Proposition 102 would allow only people arrested for their first offense and for non-violent misdemeanors to be eligible to be released from jail under a pretrial services program without posting bail.
Judges could still release people on unsecured bonds — defendants would only owe the court money if they miss their court date — but they would not be eligible for the pretrial services.
The initiative has received strong support from bail bondsmen, who have labeled the bill a savior for their industry.
“We banded together as fellow bail bond agents because we really know what does work and what has worked,” said Colorado Springs bail bondsman Bobby Brown, noting that bondsmen help ensure people out on bail show up for court.
But a slew of government agencies ranging from sheriff’s offices to county commissions and the American Civil Liberties Union have joined in opposition against the measure.

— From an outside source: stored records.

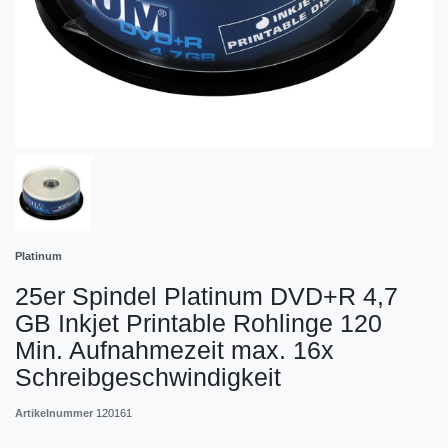
Platinum
25er Spindel Platinum DVD+R 4,7
GB Inkjet Printable Rohlinge 120
Min. Aufnahmezeit max. 16x
Schreibgeschwindigkeit
Artikelnummer
120161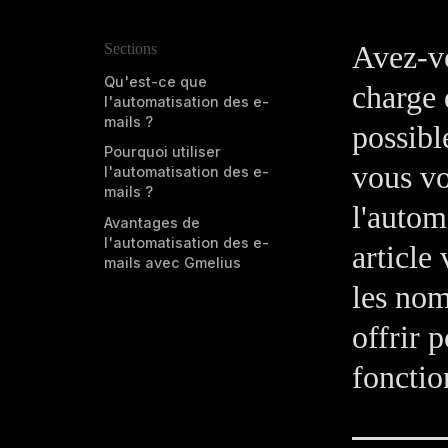
Avez-vo
Sections
Qu'est-ce que
charge 
l'automatisation des e-
mails ?
possibl
Pourquoi utiliser
vous vo
l'automatisation des e-
mails ?
l'autom
Avantages de
l'automatisation des e-
article 
mails avec Gmelius
les nom
offrir 
fonctio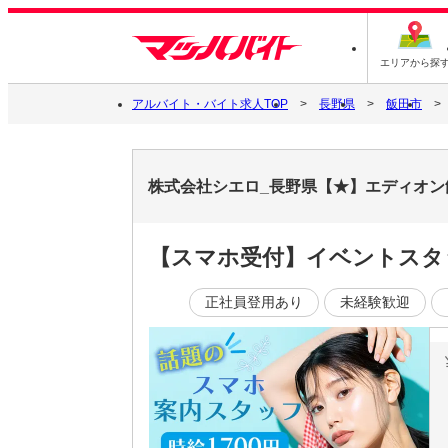
エリアから探
アルバイト・バイト求人TOP
長野県
飯田市
株式会社シエロ_長野県【★】エディオン
【スマホ受付】イベントスタ
正社員登用あり
未経験歓迎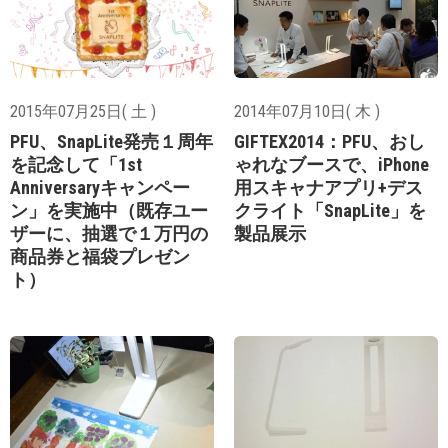
2015年07月25日( 土 )
2014年07月10日( 木 )
PFU、SnapLite発売１周年
GIFTEX2014：PFU、おし
を記念して「1st
ゃれなブースで、iPhone
Anniversaryキャンペー
用スキャナアプリ+デス
ン」を実施中（既存ユー
クライト「SnapLite」を
ザーに、抽選で１万円の
製品展示
商品券と福袋プレゼン
ト）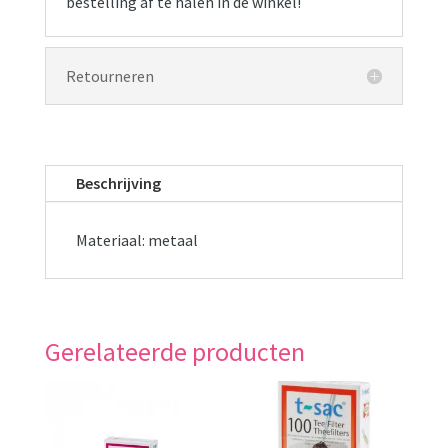
bestelling af te halen in de winkel!
Retourneren
Beschrijving
Materiaal: metaal
Gerelateerde producten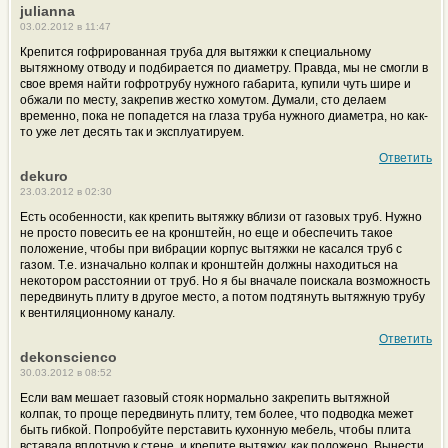
julianna
03.02.2012 в 11:47
Крепится гофрированная труба для вытяжки к специальному
вытяжному отводу и подбирается по диаметру. Правда, мы не смогли в
свое время найти гофротрубу нужного габарита, купили чуть шире и
обжали по месту, закрепив жестко хомутом. Думали, сто делаем
временно, пока не попадется на глаза труба нужного диаметра, но как-
то уже лет десять так и эксплуатируем.
Ответить
dekuro
23.03.2012 в 02:30
Есть особенности, как крепить вытяжку вблизи от газовых труб. Нужно
не просто повесить ее на кронштейн, но еще и обеспечить такое
положение, чтобы при вибрации корпус вытяжки не касался труб с
газом. Т.е. изначально колпак и кронштейн должны находиться на
некотором расстоянии от труб. Но я бы вначале поискала возможность
передвинуть плиту в другое место, а потом подтянуть вытяжную трубу
к вентиляционному каналу.
Ответить
dekonscienco
30.03.2012 в 08:52
Если вам мешает газовый стояк нормально закрепить вытяжной
колпак, то проще передвинуть плиту, тем более, что подводка межет
быть гибкой. Попробуйте перставить кухонную мебель, чтобы плита
вставала вплотную к стене, и крепите вытяжку, как положено. Вынести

Proposition 102, opponents say, is nothing more than a money-making venture for the bail-bond industry.
“The bail bonds industry sees pretrial service programs … which have been very efficient at managing pretrial defendants, as a direct competition to their business,” said Stefanie Clarke, spokeswoman for the opposition group Citizens To Protect Colorado Communities. “Its not about public safety, it’s about profit.”
Ten Colorado counties, with 70 percent of the state’s population, have pretrial services programs, according to the non-partisan Legislative Council. El Paso County does not have a pretrial services program, which supervises people released from jail, offers judges detailed defendant information and monitors defendants with GPS devices. Drug and alcohol testing has also been offered by the programs.
The Legislative Council said the proposal would cost taxpayers $2.8 million a year in increased jail costs. About 30 percent of those required to post bail to get out of jail never do, the council said. If more defendants are required to post bail, the council said, jail populations would inevitably increase.
The council added, however, that a portion of the funding for increased jail beds could come from money currently being used to fund pretrial services programs.
Brown said the notion that the initiative was meant to drive profits for the bail bonds industry was “a total fallacy.”
“It’s not a situation that this initiative is something that was dreamed up in order to increase the monetary gain” of the industry, Brown said. “It’s just to keep bonding alive in the state of Colorado.”
Clarke, however, said the poor would be the ones who suffer because they wouldn’t be able to post bail.
“The diversity and the bipartisan opposition to this really shows that this is an abuse of the ballot process — that this is for the benefit of one industry,” Clarke said.